In recent months, a striking array of people -- from the Kardashians to those within the Heritage Foundation -- have called attention to the often-forgotten ability of the president to shorten sentences and pardon convictions. It's no wonder: There is a crisis of over-incarceration in this country, and the pardon power is an obvious way to address it.
Inaction has exacerbated the problem, as the federal pardon power has nearly faded away. President Obama's recent grant of 17 pardons in minor, old cases does little to refute this. Even after these pardons, this president remains the stingiest user of executive clemency in recent history. In addition to a handful of pardons through the course of his presidency, President Obama has granted only a single commutation petition (which merely reduces a sentence), while denying over 3,000. Meanwhile, over 5,000 federal prisoners continue to serve sentences under an old mandatory minimum sentencing statute for crack cocaine sentences that has been reformed but not made retroactive.
No one seems happy with this abandonment of an important Constitutional power. Reports critical of Obama's performance have recently been issued by experts at both the conservative Heritage Foundation and the liberal American Constitution Society, and Supreme Court Justice Anthony Kennedy has condemned the dissolution of the pardon power both while on and off the bench. Such rare consensus among the right, the left, and the middle must mean that something is very wrong.
The process for considering clemency petitions is a part of the problem, according to the critics. The United States Pardon Attorney and his small staff are a part of the Department of Justice, and several levels of review stand between that office and the president. Those tasked with evaluating the apportionment of mercy are embedded deep within the agency charged with prosecution. The stingy results are predictable.
Three simple steps would cure this systemic problem. First, the consideration of clemency needs to be taken out of the Department of Justice. Second, clemency petitions should be evaluated by a diverse, bi-partisan board rather than a single official. Finally, clemency considerations should be routinized, with that board presenting its recommendations to the president at regular intervals.

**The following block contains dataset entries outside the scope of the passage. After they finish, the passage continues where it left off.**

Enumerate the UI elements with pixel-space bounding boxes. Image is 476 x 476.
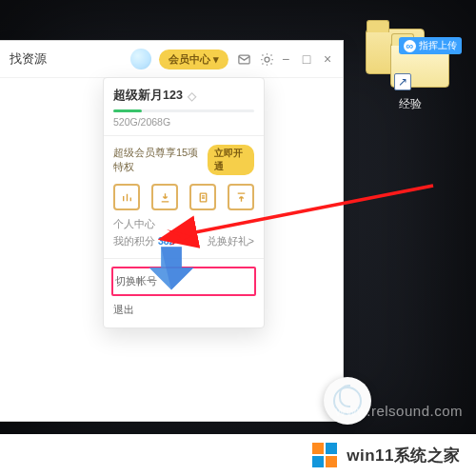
bell-icon[interactable] [259,51,274,67]
folder-icon: ∞ 指挥上传 ↗ [390,42,449,88]
vip-center-pill[interactable]: 会员中心 ▾ [159,50,228,69]
window-maximize[interactable]: □ [301,52,312,66]
infinity-icon: ∞ [404,40,416,52]
account-username: 超级新月123 [113,88,183,104]
download-illustration-icon [144,240,199,295]
doc-icon[interactable] [189,184,216,210]
stats-icon[interactable] [113,184,140,210]
privilege-row: 超级会员尊享15项特权 立即开通 [113,144,254,176]
folder-label: 经验 [358,96,463,112]
window-body: 超级新月123 ◇ 520G/2068G 超级会员尊享15项特权 立即开通 个人… [0,78,343,421]
app-window: 找资源 会员中心 ▾ − □ × 超级新月123 ◇ [0,40,344,422]
folder-badge-label: 指挥上传 [419,39,457,52]
window-close[interactable]: × [322,52,333,66]
brand-text: win11系统之家 [347,445,461,466]
titlebar: 找资源 会员中心 ▾ − □ × [0,41,343,78]
account-username-row: 超级新月123 ◇ [113,88,254,104]
open-vip-button[interactable]: 立即开通 [208,145,254,175]
redeem-link[interactable]: 兑换好礼> [207,235,254,248]
upload-icon[interactable] [228,184,254,210]
brand-logo-icon [312,443,337,467]
storage-quota: 520G/2068G [113,116,254,128]
window-title: 找资源 [10,50,47,68]
svg-point-1 [265,57,269,62]
brand-bar: win11系统之家 [0,434,476,476]
personal-center-link[interactable]: 个人中心 [113,216,254,233]
privilege-text: 超级会员尊享15项特权 [113,146,208,174]
vip-center-label: 会员中心 [169,52,210,67]
shortcut-icon: ↗ [394,73,411,90]
diamond-icon: ◇ [188,89,196,103]
storage-bar [113,109,254,112]
download-icon[interactable] [151,184,178,210]
logout-item[interactable]: 退出 [113,298,254,322]
avatar[interactable] [130,49,151,69]
privilege-icons [113,184,254,210]
watermark-text: www.relsound.com [335,403,463,419]
folder-badge: ∞ 指挥上传 [399,37,462,54]
chevron-down-icon: ▾ [213,53,219,66]
divider [104,135,264,136]
mail-icon[interactable] [236,51,251,67]
window-minimize[interactable]: − [280,52,291,66]
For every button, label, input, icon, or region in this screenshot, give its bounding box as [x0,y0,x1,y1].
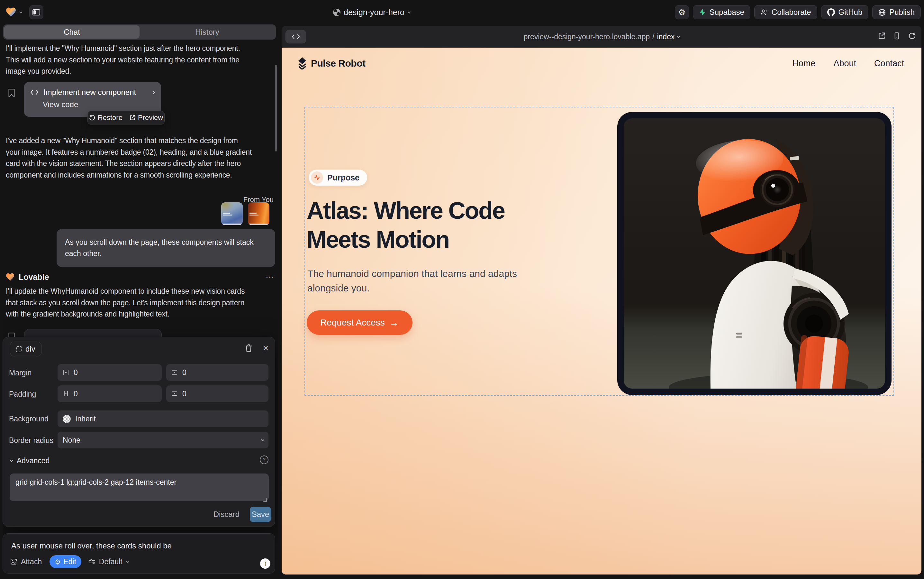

It is no accident that the precipitous decline in the use of the pardon power coincided with President Reagan's delegation of responsibility to an office nested within the lower tiers of the Department of Justice. The first step in restoring a constitutionally appropriate use of clemency will be to reverse that choice. As Paul Rosenzweig put it in a Heritage Foundation Legal Memorandum:
... using career prosecutors to screen pardon applications has the natural tendency of subjecting pardon applications to greater scrutiny with less lenity to be expected, because career prosecutors (like any human beings) are products of their culture and less likely to see flaws in the actions of their colleagues.
If we take it out of the DOJ, though, where do we put it? The best answer is a modern clemency board, of the sort used in one form or another by nearly all of the states. Such a board can bring together diverse specialties, including defense attorneys, former judges, and, yes, representation from the DOJ. We trust juries because of their multiple viewpoints and ability to discern truth through deliberation, and those same strengths could underlay this later review. The cost of such a board would be offset by the savings that would come from an increased number of shortened sentences.
Finally, having taken the process out of the Department of Justice and created a clemency board, the final step in this reform should be to assure routinized and transparent consideration of clemency petitions. Regular and periodic meetings between the clemency board and the president would ensure that clemency not fade into the background amid the constant river of crisis that often flows through the White House. Transparency would take two forms: prospectively announcing the primary factors the board would look for, and then revealing the reasons that individual petitions are granted in an annual report. With this, the process may become less political.
The president of the United States is a Constitutional scholar, and it is the Constitution itself which creates the odd but important pardon power of the executive. It is nothing less than a charge to do justice while embracing mercy, a job made possible by the humble acknowledgment that our laws at times are not perfectly fit to the changing shapes of human frailties. We can only hope that the president possesses the strength to embrace that humility.